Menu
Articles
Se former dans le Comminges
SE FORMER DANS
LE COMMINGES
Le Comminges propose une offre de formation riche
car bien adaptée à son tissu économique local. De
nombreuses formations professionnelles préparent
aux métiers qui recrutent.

+++

In the answer, each entry from the listing must be transcribed exactly.

Menu
Articles
Se former dans le Comminges
SE FORMER DANS
LE COMMINGES
Le Comminges propose une offre de formation riche
car bien adaptée à son tissu économique local. De
nombreuses formations professionnelles préparent
aux métiers qui recrutent.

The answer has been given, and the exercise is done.